Many exposures and confounders change over follow-up (treatment initiation or switching, medication adherence changes, smoking cessation), creating time-varying exposure patterns. Time-varying exposure analysis requires restructuring data into person-time units and using methods like extended Cox regression or marginal structural models to properly account for time-dependent exposure and confounding. Naive analysis ignoring time-variation can severely bias causal effect estimates by conflating concurrent confounding with causal effects.
Reshape follow-up data into person-time records with time-varying exposure and covariates; fit extended Cox and compare to naive analysis.
Baseline exposure analysis is valid even when exposure changes (can severely bias causal effects). Ordinary regression adjustment handles time-varying confounding adequately.
Your prerequisites give you two essential tools: the Cox proportional hazards model, which estimates hazard ratios for time-to-event outcomes while accommodating censoring, and the person-time framework, which recognizes that individuals contribute varying amounts of follow-up and that rates should be expressed per unit of person-time. Both tools assume, in their standard forms, that you have measured exposure once (at baseline) and that it represents each person's exposure throughout follow-up. This assumption is often violated in practice, and the violation creates systematic bias.

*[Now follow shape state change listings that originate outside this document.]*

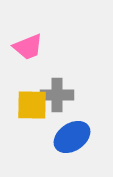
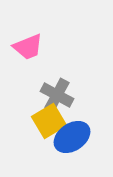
gray cross: rotated 28 degrees clockwise
yellow square: moved 17 px right, 16 px down; rotated 32 degrees counterclockwise
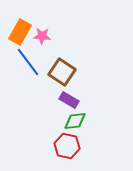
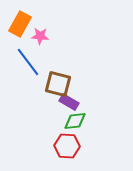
orange rectangle: moved 8 px up
pink star: moved 2 px left
brown square: moved 4 px left, 12 px down; rotated 20 degrees counterclockwise
purple rectangle: moved 2 px down
red hexagon: rotated 10 degrees counterclockwise
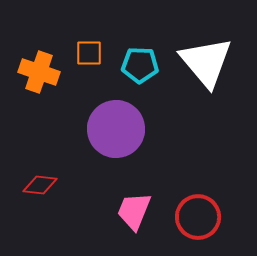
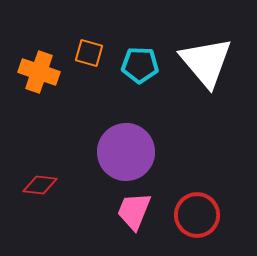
orange square: rotated 16 degrees clockwise
purple circle: moved 10 px right, 23 px down
red circle: moved 1 px left, 2 px up
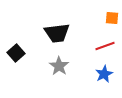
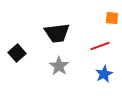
red line: moved 5 px left
black square: moved 1 px right
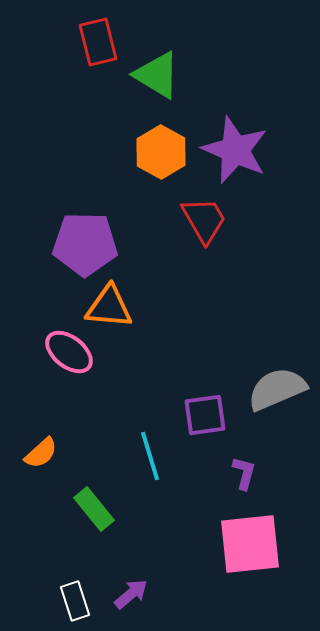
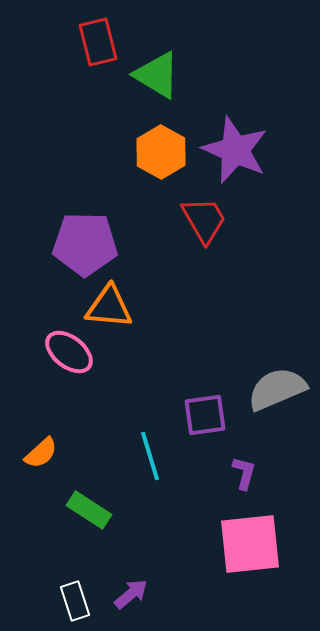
green rectangle: moved 5 px left, 1 px down; rotated 18 degrees counterclockwise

Consider a study of a cholesterol-lowering drug's effect on cardiovascular disease. People are enrolled, followed for years, and some initiate the drug during follow-up while others switch doses or stop taking it. If you classify everyone by their baseline medication status and run a standard Cox model, you are treating a person who started the drug at month 18 as unexposed for their entire follow-up — even though they were exposed for much of it. The result is a severely diluted exposure contrast that biases the effect estimate toward null. The solution is to restructure the data so that each person-period of observation is its own row, with the correct exposure value for that specific time interval. This is the counting process formulation of the Cox model, and it is the standard way to handle time-varying exposures.
The data structure change is fundamental: instead of one row per person, you create multiple rows per person, each representing a time interval during which exposure status and covariate values are constant. For each row, you record the start time, end time, outcome indicator (did the event occur at the end of this interval?), and current values of the exposure and all covariates. This long-format structure lets the model correctly attribute each unit of person-time to the exposure state actually in effect. Fitting an extended Cox model on this data structure correctly estimates the effect of current exposure on instantaneous hazard.
Time-dependent confounding is a subtler and more dangerous problem. Imagine the same drug study, but now a covariate — say, illness severity — both predicts who initiates the drug (sicker patients get the drug) and predicts the outcome (sicker patients have more events). If illness severity also changes over time and is itself affected by earlier drug use, then it is simultaneously a confounder *and* a mediator. Traditional regression adjustment creates a paradox: adjusting for the covariate blocks part of the causal path you want to estimate, biasing your answer downward; but failing to adjust leaves residual confounding. Neither option with standard regression is correct. This is the motivating problem for marginal structural models (MSMs), which use inverse probability of treatment weighting (IPTW) to create a pseudo-population where treatment at each time point is independent of prior covariate history. MSMs break the feedback loop between exposure and time-varying confounders and are the principled solution to this problem — which is why they appear as the builds-toward node from this topic.